An example I recently encountered was the work of the municipality of Brest, in French Brittany. There, the “Local Democracy” section of the city makes available online infrastructures, training modules, and physical infrastructure for sharing (cameras, sound equipment, etc…), so that local individuals and groups, can create cultural and social projects on their own. For example,
the Territoires Sonores project allows for the creation by the public of audio and video files to enrich custom trails, which is therefore neither produced by a private company, nor by the city itself.

The peer to peer dynamic, and the thinking and experimentation it inspires, does not just present a third form for the production of social value, it also produces also new forms of institutionalization and regulation, which could be fruitfully explored and/or applied.

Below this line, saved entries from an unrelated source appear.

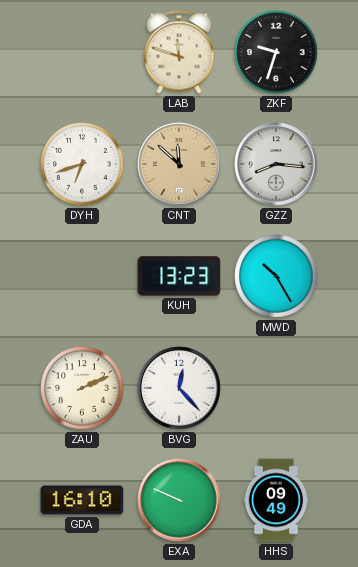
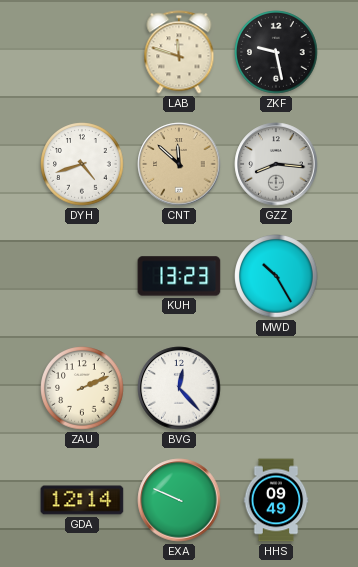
ZKF: 9:33 -> 9:28
DYH: 6:42 -> 4:42
GDA: 16:10 -> 12:14
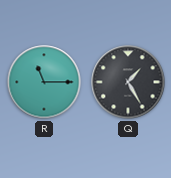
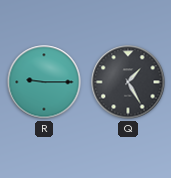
R: 11:15 -> 9:15
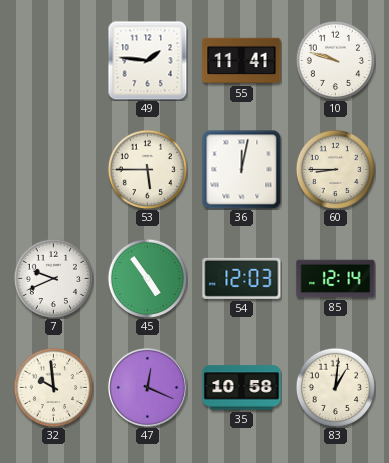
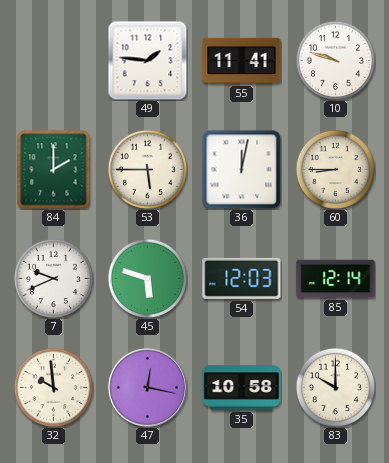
84: none -> 2:00
45: 4:54 -> 5:48
47: 12:19 -> 12:17
83: 1:01 -> 10:00
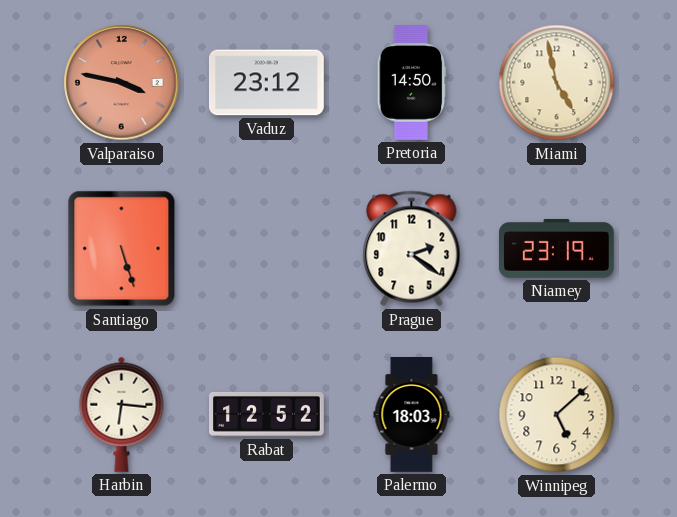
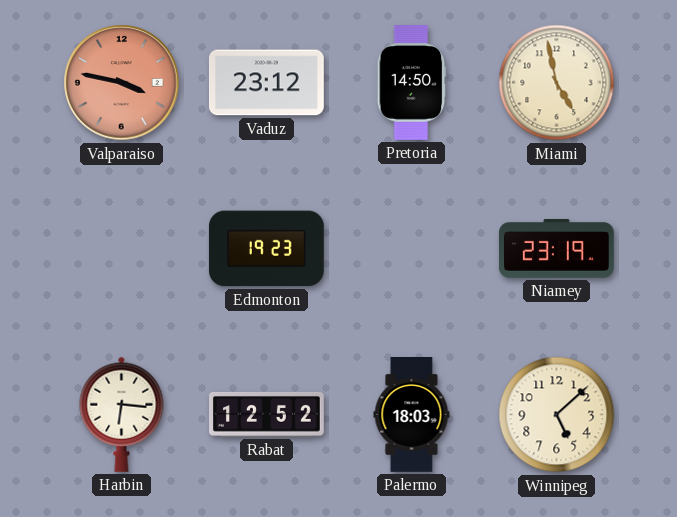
Santiago: 5:27 -> none
Edmonton: none -> 19:23
Prague: 2:21 -> none
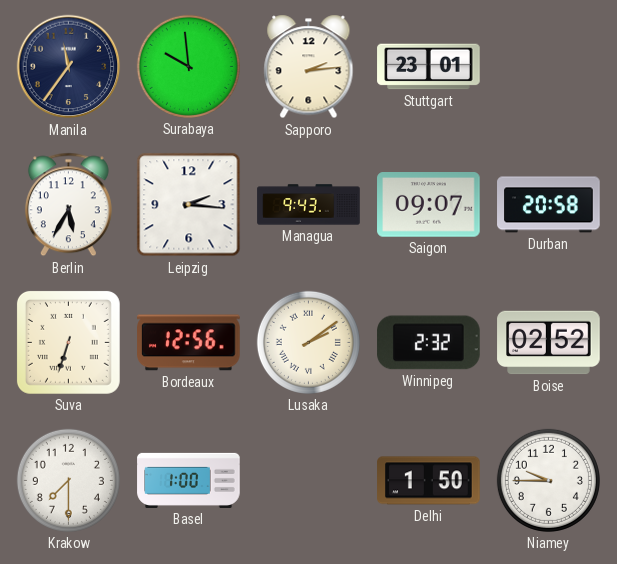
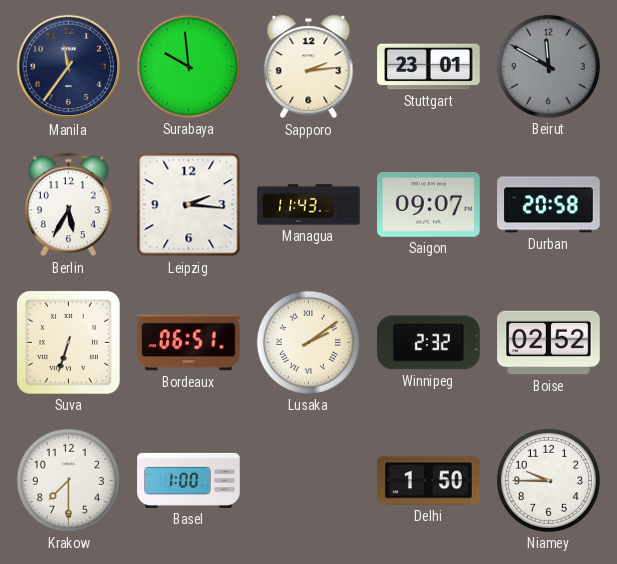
Beirut: none -> 11:50
Managua: 9:43 -> 11:43
Bordeaux: 12:56 -> 06:51
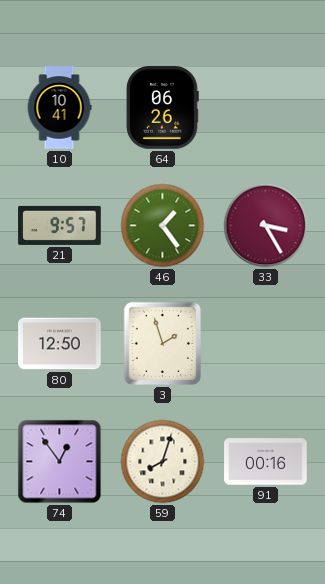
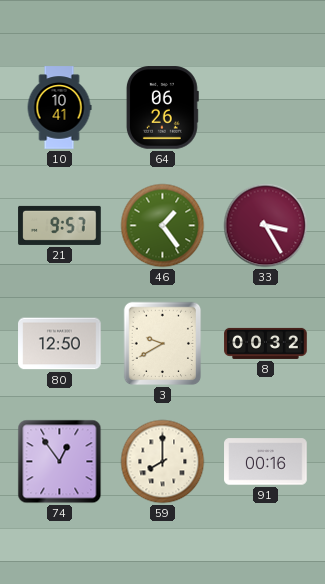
3: 1:57 -> 9:40
8: none -> 00:32
59: 8:03 -> 8:00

Indeed, from civil society emerges a new institutionalization, the commons, which is a distinct new form of regulation and property. Unlike private property, which is exclusionary, and unlike state property, in which the collective ‘expropriates’ the individual; by contrast in the form of the commons, the individual retains his sovereignity, but has voluntarily shared it. The difference between the ethos of the
Creative Commons and the General Public Licence is, that in the former, the individual is primary and the commons a derivative of individual interests, while in the GPL, the construction of the common is primordial (even though it may be out of individual interest that one collaborates, the resulting work is clearly a full part of the commons, something that is unclear in many versions of the CC-licence), but both share the voluntary aspect of the sharing of one’s work.

In terms of the institutionalization of these new forms of common property, Peter Barnes, in his important book
Capitalism 3.0, explains how national parks and environmental commons (such as a proposed Skytrust), could be run by trusts, who have the obligation to retain all (natural) capital intact, and through a one man/one vote/one they would be in charge of preserving common natural resources. This could become an accepted alternative to both nationalization and deregulation/privatization.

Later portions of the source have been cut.